Bell-Fairfax backed up the stairs, dragging the unconscious body
of the Greek. Ludbridge trudged after them, though he was obliged to stop, panting for breath, at the first landing. He felt the trickle of blood down the side of his face, as the scalp wound bled.

They got to the bedroom at last. “Put him in his bed and hold him down,” said Ludbridge, for Arvanitis had begun to moan and struggle feebly. Bell-Fairfax obeyed. Ludbridge raised the barrel of the revolver and forced the man’s mouth open with it. As Arvanitis opened startled eyes, Ludbridge shot him.

“And that’s done, thank God,” said Ludbridge, in a toneless voice, as Arvanitis trembled and was still. “Put the blanket back over him.”

Bell-Fairfax obeyed without a word. Ludbridge took a dead hand and placed it on Arvanitis’s chest, and pressed the revolver into it. He dropped the knife on the floor beside the saucer. They walked out of the room and Ludbridge sat down on the staircase, sagging forward as he held his hand to the gash on his scalp. “Go up and look in the satchel,” he told Bell-Fairfax. “There’s a medical kit in a compartment in the side. Tin box painted white. Bring it down, won’t you, and I can clean myself up.”

“Yes, sir.” Bell-Fairfax fled up the stairs. When he brought back the kit he attempted to open it himself, but Ludbridge took it away from him.

“No. You go down to the front room and collect all the papers from that table. Fold them up and bring them back.”
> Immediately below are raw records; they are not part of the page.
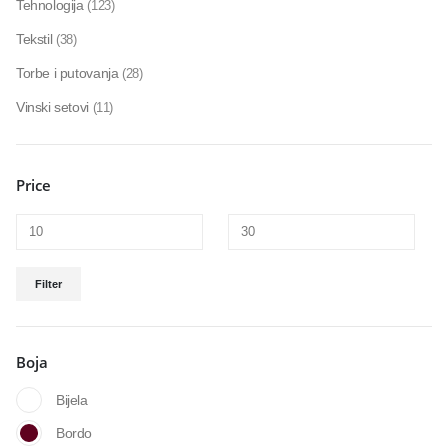
Tehnologija
(123)
Tekstil
(38)
Torbe i putovanja
(28)
Vinski setovi
(11)
Price
Filter
Boja
Bijela
Bordo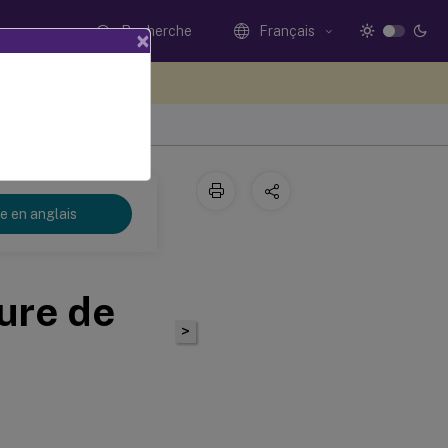
Recherche
Français
×
ez votre avis ici
re en anglais
ture de
>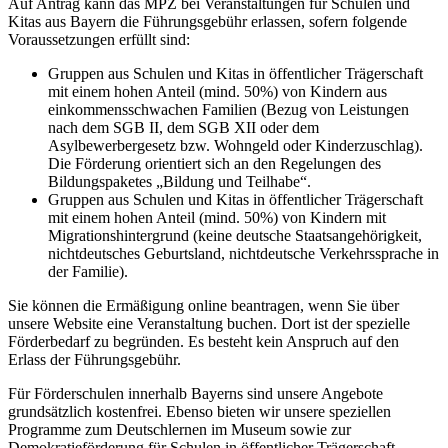
Auf Antrag kann das MPZ bei Veranstaltungen für Schulen und
Kitas aus Bayern die Führungsgebühr erlassen, sofern folgende
Voraussetzungen erfüllt sind:
Gruppen aus Schulen und Kitas in öffentlicher Trägerschaft
mit einem hohen Anteil (mind. 50%) von Kindern aus
einkommensschwachen Familien (Bezug von Leistungen
nach dem SGB II, dem SGB XII oder dem
Asylbewerbergesetz bzw. Wohngeld oder Kinderzuschlag).
Die Förderung orientiert sich an den Regelungen des
Bildungspaketes „Bildung und Teilhabe“.
Gruppen aus Schulen und Kitas in öffentlicher Trägerschaft
mit einem hohen Anteil (mind. 50%) von Kindern mit
Migrationshintergrund (keine deutsche Staatsangehörigkeit,
nichtdeutsches Geburtsland, nichtdeutsche Verkehrssprache in
der Familie).
Sie können die Ermäßigung online beantragen, wenn Sie über
unsere Website eine Veranstaltung buchen. Dort ist der spezielle
Förderbedarf zu begründen. Es besteht kein Anspruch auf den
Erlass der Führungsgebühr.
Für Förderschulen innerhalb Bayerns sind unsere Angebote
grundsätzlich kostenfrei. Ebenso bieten wir unsere speziellen
Programme zum Deutschlernen im Museum sowie zur
Demokratieförderung für Schulen in öffentlicher Trägerschaft,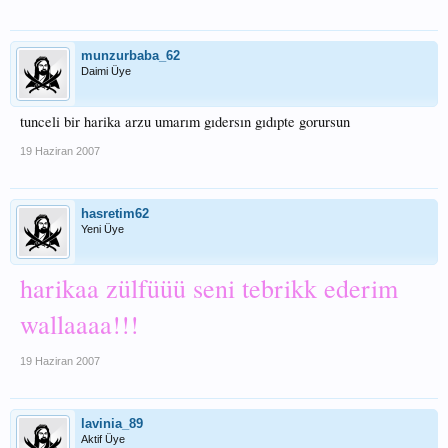
munzurbaba_62
Daimi Üye
tunceli bir harika arzu umarım gıdersın gıdıpte gorursun
19 Haziran 2007
hasretim62
Yeni Üye
harikaa zülfüüü seni tebrikk ederim
wallaaaa!!!
19 Haziran 2007
lavinia_89
Aktif Üye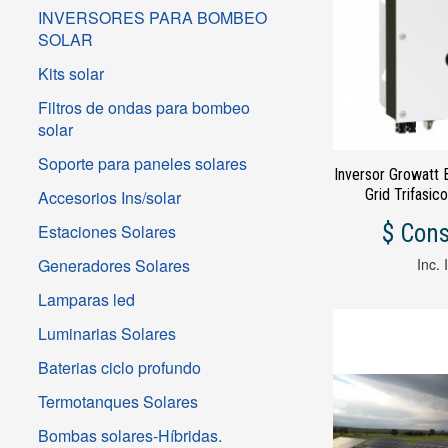
INVERSORES PARA BOMBEO
SOLAR
Kits solar
Filtros de ondas para bombeo
solar
Soporte para paneles solares
Inversor Growatt B
Grid Trifasic
Accesorios Ins/solar
disponibles des
$ Cons
Estaciones Solares
150k
Generadores Solares
Inc. 
Lamparas led
Luminarias Solares
Baterias ciclo profundo
Termotanques Solares
Bombas solares-Híbridas.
By the time Bell-Fairfax returned with the papers, Ludbridge was squinting in pain from the styptic solution he had dabbed on his scalp, but his head was clearer. Having cleaned himself up and wadded the bloody flannels into his pocket, he got to his feet once more.

“Let’s get out,” he said.

At the window he packed the papers in the bag, with the medical kit and the Variable Magnet, less the pushpins. “Now,” he said, “we’re going to do something tricky. Going to leave his friends a sealed house. I’m going up to the roof. You’ll pass the bag up to me. Then you’ll secure yourself on the rope and climb out, and here’s the nasty fiddly bit: you’ll put that latticework back in place and shove the pushpins back in on the inside,
from the outside
.” He gave them to Bell-Fairfax. “Think you can do it?”

Bell-Fairfax’s goggles made it hard to read his expression, but Ludbridge thought he went pale. However, “Yes, sir,” was all he said.

Once up on the roof with the satchel, Ludbridge stretched out and stared up at the stars. He ran over the events of the last hour in his mind, making notes for the inevitable report, and had not got as far as he had thought he might before Bell-Fairfax hauled himself over the edge of the roof.